> **Instructions to follow**
Pull every line containing the word "webbplatsen" from the records.

> **Source data**
◇ ◇ ◇ ◇

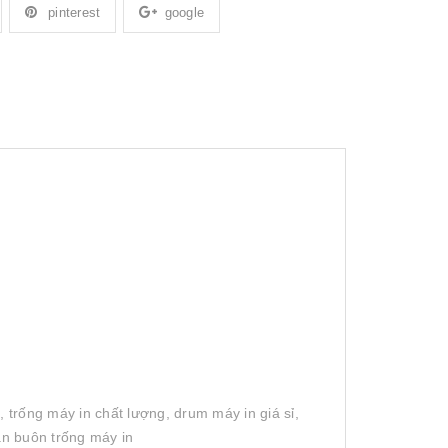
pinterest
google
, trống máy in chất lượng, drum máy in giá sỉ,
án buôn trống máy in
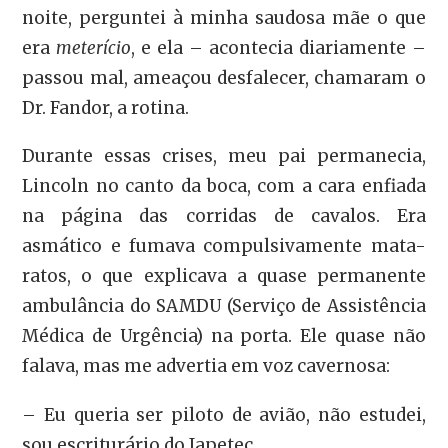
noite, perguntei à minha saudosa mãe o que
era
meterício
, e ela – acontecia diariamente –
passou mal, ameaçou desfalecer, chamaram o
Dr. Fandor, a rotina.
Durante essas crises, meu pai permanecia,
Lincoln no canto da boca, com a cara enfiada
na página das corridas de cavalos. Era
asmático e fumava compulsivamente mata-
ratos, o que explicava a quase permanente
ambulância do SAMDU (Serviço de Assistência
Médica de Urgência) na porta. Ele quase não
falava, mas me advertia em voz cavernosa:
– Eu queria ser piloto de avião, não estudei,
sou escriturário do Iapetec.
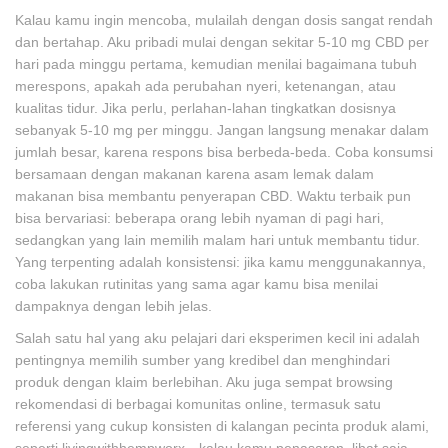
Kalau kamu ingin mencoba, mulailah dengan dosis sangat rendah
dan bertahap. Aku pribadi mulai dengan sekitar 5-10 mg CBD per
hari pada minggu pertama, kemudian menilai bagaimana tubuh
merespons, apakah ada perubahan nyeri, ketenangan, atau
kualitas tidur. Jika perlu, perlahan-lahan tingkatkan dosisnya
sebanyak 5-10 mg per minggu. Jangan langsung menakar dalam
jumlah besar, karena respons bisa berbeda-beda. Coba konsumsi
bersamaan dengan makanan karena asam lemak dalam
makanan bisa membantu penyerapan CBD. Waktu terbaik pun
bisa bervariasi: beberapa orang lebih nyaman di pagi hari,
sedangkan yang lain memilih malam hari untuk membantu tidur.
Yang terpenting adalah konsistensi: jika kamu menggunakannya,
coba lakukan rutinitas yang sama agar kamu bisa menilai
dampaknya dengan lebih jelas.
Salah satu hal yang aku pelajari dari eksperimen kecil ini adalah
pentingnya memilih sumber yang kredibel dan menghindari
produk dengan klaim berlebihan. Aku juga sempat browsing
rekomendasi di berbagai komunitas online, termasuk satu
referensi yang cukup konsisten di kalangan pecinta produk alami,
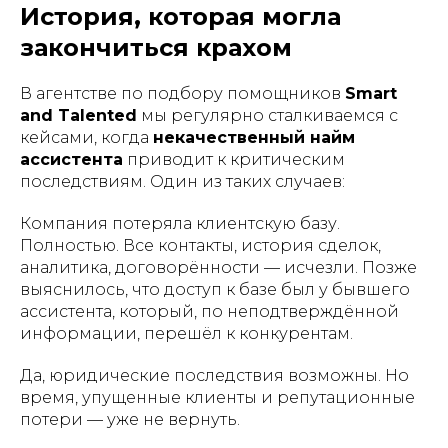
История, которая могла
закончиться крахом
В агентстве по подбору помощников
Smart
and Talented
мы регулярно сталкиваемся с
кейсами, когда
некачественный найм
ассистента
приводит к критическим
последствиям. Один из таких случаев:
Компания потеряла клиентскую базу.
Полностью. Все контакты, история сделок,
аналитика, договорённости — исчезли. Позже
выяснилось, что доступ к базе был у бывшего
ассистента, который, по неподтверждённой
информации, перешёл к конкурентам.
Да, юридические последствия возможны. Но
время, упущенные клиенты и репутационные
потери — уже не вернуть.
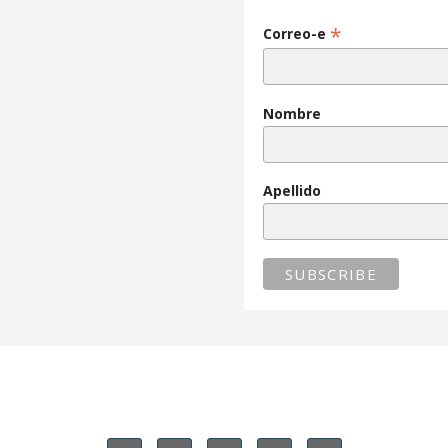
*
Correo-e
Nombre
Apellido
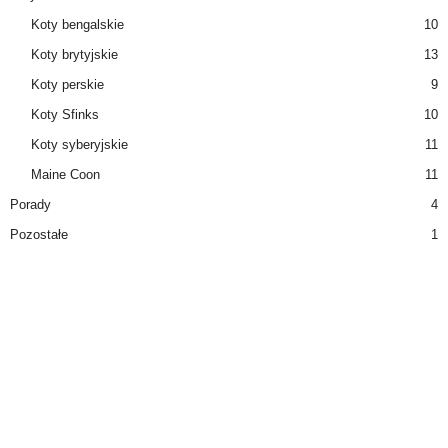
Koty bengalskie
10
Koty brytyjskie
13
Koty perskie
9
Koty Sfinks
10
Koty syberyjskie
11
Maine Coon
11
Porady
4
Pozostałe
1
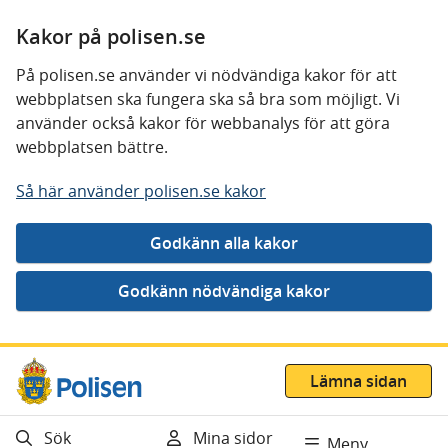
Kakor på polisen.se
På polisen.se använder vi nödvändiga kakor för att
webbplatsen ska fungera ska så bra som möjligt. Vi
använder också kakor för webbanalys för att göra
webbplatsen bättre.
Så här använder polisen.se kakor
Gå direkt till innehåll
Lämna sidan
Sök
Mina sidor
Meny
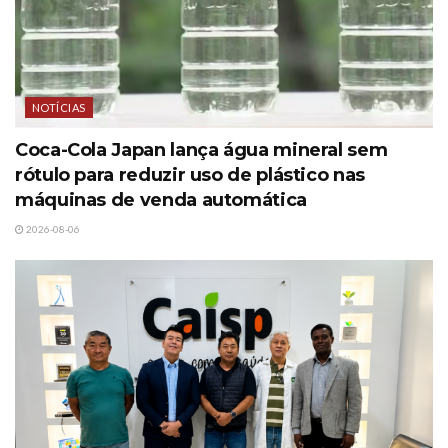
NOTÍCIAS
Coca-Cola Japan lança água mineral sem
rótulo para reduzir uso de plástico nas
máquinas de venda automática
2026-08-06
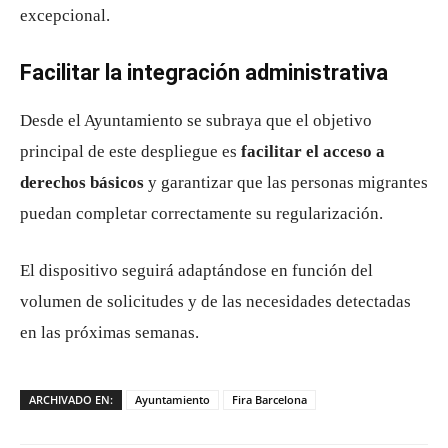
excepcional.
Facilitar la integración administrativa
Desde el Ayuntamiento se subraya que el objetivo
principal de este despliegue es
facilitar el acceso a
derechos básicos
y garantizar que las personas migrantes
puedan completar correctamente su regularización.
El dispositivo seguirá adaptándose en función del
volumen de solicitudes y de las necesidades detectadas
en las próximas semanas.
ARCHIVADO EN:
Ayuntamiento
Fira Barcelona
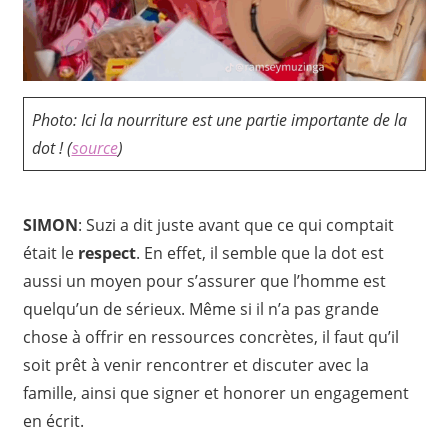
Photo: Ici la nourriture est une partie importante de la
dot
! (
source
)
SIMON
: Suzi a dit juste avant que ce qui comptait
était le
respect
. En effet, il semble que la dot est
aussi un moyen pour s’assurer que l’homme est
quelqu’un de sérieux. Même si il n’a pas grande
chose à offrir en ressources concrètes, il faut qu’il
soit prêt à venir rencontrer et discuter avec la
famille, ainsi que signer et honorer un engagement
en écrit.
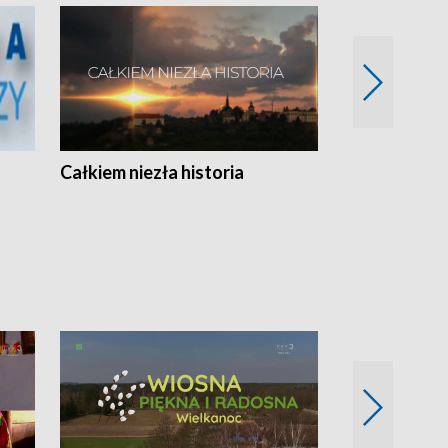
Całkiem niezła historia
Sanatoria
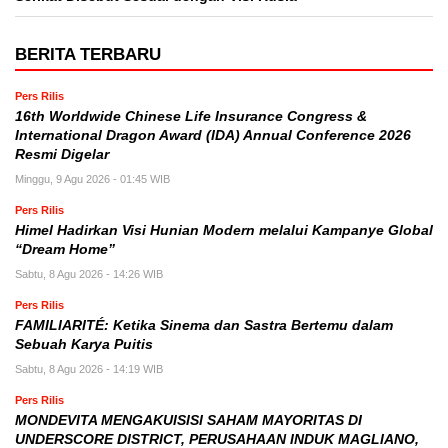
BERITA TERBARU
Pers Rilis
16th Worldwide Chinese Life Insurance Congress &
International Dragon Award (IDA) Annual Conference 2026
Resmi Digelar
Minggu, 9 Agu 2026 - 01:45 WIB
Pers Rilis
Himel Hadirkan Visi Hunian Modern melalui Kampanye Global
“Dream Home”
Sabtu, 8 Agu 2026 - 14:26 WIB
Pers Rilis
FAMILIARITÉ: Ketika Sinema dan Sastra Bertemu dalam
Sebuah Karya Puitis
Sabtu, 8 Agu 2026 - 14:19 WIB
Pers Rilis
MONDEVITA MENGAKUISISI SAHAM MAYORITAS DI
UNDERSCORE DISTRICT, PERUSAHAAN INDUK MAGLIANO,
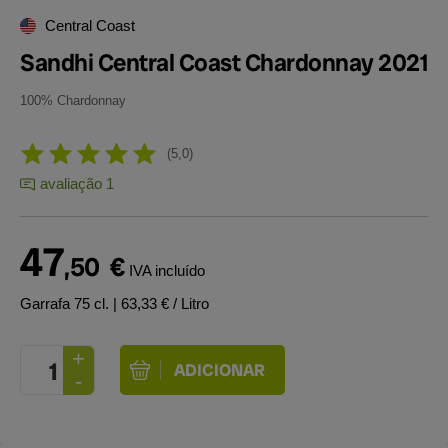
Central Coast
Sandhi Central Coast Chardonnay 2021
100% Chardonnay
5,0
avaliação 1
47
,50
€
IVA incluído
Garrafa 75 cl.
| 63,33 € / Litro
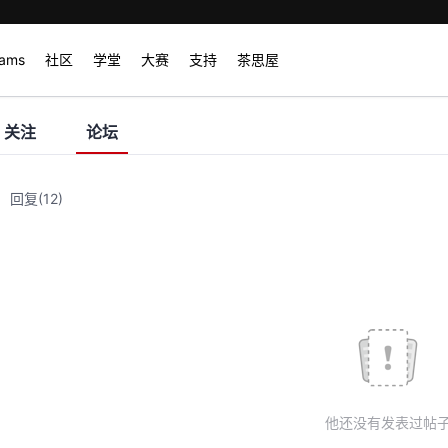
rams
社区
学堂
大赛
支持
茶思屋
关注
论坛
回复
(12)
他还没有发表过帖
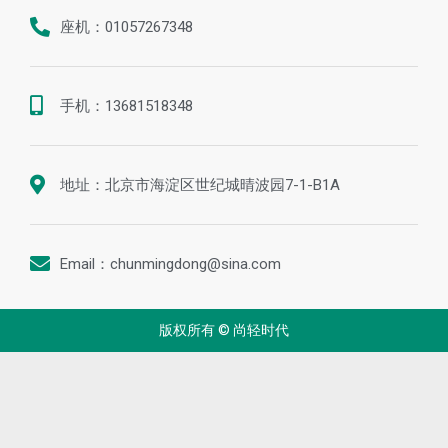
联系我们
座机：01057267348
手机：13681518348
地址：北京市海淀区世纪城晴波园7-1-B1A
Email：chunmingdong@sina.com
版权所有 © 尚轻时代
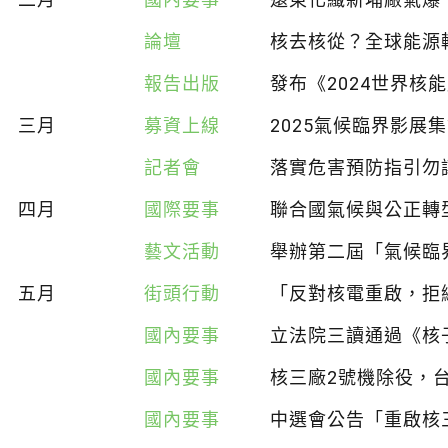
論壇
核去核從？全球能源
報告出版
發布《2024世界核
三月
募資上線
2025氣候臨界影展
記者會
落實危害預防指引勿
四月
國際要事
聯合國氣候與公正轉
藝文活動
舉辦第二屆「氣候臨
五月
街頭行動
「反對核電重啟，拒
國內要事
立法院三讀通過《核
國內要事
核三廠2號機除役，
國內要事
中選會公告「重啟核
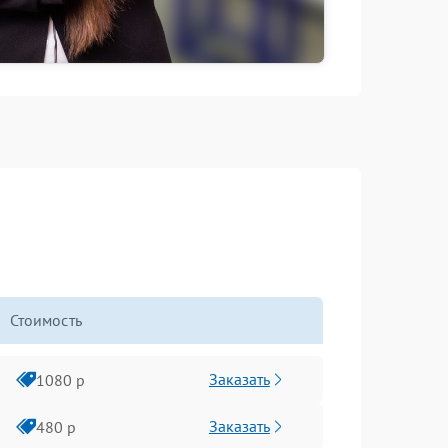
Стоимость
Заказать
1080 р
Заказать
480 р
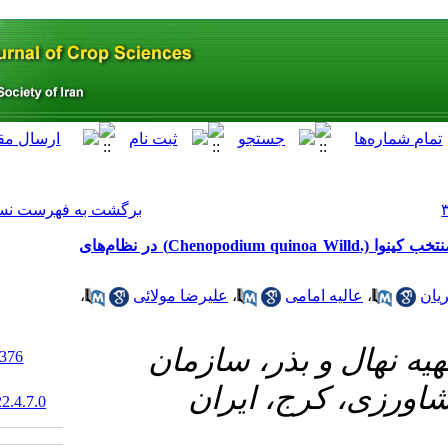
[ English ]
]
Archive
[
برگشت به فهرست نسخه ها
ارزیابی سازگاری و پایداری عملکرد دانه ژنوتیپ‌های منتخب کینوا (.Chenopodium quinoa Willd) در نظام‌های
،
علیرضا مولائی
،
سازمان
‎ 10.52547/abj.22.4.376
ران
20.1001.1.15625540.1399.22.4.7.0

◇ ◇ ◇ ◇

> **Response**
webbplatsen ska fungera ska så bra som möjligt. Vi
webbplatsen bättre.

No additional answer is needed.